You may have thought Mother’s Day was last week, but did you know that today is, infuriatingly, another kind of Mother’s Day? Today is Moms’ Equal Pay Day 2017 – the day that marks how long mothers have to work in the new year to be paid what fathers were paid in the previous calendar year. Mothers in this country are paid, on average, just 71 cents for every dollar paid to fathers. Moms of color and single moms experience even greater, more punitive wage gaps. For instance, for every dollar paid to white, non-Hispanic fathers, Black mothers are paid just 51 cents, Native mothers 49 cents and Latina mothers 46 cents.
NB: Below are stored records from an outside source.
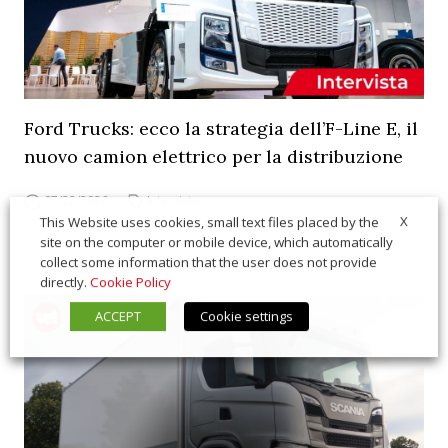
Ford Trucks: ecco la strategia dell’F-Line E, il
nuovo camion elettrico per la distribuzione
07/22/2026
Interviste
X
This Website uses cookies, small text files placed by the
site on the computer or mobile device, which automatically
collect some information that the user does not provide
directly.
Cookie Policy
ACCEPT
Cookie settings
For single mothers, the wage gap is 55 cents. This is disgraceful – a shameful measure of how little we, as a nation, truly value mothers and, by extension, families.
In every single state, moms are paid less than dads. For millions of women, becoming a mother brings a lifetime of economic risk – and families, communities and our economy suffer as a result.
At this time when many moms are the primary or only breadwinners for their families, this persistent wage discrimination is devastating -- and it’s devastating not just to families, but also to businesses and to our consumer-driven economy because moms also make most purchases for their families.
We need Congress to reject President Trump’s draconian budget, which sets families up to fail, and instead champion true pro-family and pro-economy strategies proven to help close the wage gap and boost our national economy -- policies like paycheck and workplace fairness; paid family and medical leave; affordable, high-quality early learning opportunities, like childcare and pre-K; earned sick days; accommodations for pregnant workers; and raising the minimum wage.